Search the data for the string "terminal" and gather each line it is in.

######

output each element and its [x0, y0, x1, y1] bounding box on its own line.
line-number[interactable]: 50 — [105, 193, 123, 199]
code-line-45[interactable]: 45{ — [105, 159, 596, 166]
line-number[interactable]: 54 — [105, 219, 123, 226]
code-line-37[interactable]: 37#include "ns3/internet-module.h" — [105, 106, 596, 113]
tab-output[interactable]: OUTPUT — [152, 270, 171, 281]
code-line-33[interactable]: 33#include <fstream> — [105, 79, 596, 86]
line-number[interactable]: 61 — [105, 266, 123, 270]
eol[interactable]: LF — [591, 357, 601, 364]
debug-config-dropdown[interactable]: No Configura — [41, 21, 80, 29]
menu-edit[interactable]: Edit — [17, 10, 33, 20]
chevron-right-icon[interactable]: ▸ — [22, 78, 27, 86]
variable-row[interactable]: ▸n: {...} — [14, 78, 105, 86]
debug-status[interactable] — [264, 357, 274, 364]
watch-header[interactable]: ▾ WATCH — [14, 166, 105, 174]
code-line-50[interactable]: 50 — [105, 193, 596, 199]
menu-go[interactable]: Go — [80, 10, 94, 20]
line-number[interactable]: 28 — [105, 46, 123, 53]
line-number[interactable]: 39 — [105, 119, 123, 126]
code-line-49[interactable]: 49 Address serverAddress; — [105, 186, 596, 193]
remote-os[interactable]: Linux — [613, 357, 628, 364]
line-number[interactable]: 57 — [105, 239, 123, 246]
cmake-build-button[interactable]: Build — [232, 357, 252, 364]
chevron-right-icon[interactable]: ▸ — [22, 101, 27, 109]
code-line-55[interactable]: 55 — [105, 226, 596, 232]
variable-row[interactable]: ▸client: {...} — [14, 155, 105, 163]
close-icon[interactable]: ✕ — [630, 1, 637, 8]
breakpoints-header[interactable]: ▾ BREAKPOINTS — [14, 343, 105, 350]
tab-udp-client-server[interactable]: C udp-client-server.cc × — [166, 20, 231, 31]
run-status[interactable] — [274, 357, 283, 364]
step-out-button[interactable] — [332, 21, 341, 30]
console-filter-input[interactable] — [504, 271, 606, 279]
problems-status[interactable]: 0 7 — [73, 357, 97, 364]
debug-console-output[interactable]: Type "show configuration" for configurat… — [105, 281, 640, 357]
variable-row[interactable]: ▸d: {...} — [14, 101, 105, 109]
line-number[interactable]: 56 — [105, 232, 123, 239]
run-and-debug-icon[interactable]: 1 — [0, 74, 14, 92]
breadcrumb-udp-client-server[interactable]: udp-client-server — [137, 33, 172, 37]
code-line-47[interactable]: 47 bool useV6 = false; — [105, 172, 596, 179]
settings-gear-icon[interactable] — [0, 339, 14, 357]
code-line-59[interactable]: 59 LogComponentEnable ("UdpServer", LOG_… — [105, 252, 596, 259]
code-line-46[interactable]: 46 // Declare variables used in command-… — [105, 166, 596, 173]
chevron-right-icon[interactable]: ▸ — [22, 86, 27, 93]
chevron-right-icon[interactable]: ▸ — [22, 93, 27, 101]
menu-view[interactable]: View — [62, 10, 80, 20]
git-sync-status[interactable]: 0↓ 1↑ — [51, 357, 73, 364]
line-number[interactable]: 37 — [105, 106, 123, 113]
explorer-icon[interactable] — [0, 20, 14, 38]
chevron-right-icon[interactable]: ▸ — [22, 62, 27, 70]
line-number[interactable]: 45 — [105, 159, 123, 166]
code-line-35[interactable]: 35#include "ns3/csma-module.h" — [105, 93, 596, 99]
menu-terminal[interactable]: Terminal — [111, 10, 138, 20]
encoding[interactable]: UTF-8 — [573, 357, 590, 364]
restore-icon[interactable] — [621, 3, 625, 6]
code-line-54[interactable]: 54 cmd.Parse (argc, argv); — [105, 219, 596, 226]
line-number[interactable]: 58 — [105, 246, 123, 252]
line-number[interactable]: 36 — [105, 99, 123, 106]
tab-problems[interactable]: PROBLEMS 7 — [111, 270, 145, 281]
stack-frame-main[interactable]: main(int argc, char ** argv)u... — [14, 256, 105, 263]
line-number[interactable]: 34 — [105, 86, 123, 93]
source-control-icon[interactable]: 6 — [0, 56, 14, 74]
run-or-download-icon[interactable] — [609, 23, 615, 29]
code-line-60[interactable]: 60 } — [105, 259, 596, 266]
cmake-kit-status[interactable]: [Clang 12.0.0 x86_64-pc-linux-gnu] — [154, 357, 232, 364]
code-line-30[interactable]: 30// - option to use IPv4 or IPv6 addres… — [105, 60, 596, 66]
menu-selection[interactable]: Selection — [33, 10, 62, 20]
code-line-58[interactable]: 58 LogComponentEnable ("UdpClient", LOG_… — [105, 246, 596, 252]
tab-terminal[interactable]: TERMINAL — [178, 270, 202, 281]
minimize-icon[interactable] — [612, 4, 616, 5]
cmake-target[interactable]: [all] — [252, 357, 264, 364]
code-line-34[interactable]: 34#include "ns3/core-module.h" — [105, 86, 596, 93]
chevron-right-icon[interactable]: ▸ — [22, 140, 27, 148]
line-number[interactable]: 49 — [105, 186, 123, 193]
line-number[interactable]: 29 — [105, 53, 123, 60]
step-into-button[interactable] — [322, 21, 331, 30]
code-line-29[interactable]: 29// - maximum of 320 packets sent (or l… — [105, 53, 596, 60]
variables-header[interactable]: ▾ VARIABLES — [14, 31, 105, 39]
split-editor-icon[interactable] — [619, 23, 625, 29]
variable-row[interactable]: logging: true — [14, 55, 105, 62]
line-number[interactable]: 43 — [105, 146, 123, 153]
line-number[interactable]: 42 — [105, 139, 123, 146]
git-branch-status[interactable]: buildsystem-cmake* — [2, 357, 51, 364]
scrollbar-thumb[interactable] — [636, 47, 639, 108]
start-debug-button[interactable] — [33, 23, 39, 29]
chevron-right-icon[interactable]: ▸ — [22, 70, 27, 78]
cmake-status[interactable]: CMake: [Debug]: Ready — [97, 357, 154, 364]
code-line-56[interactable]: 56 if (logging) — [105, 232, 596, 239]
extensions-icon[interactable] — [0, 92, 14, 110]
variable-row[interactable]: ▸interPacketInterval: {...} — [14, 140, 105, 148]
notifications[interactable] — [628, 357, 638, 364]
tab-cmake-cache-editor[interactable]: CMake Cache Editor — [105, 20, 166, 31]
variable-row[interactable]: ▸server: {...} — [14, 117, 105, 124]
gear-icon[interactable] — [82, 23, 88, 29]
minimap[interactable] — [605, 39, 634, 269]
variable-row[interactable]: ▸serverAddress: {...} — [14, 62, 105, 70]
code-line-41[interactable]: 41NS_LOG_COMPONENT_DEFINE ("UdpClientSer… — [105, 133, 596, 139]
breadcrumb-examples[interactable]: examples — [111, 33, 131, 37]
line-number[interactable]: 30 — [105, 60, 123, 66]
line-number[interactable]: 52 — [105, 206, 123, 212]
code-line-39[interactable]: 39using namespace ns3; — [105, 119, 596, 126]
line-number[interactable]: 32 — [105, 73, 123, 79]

######

• Output for this task
menu-terminal[interactable]: Terminal — [111, 10, 138, 20]
tab-terminal[interactable]: TERMINAL — [178, 270, 202, 281]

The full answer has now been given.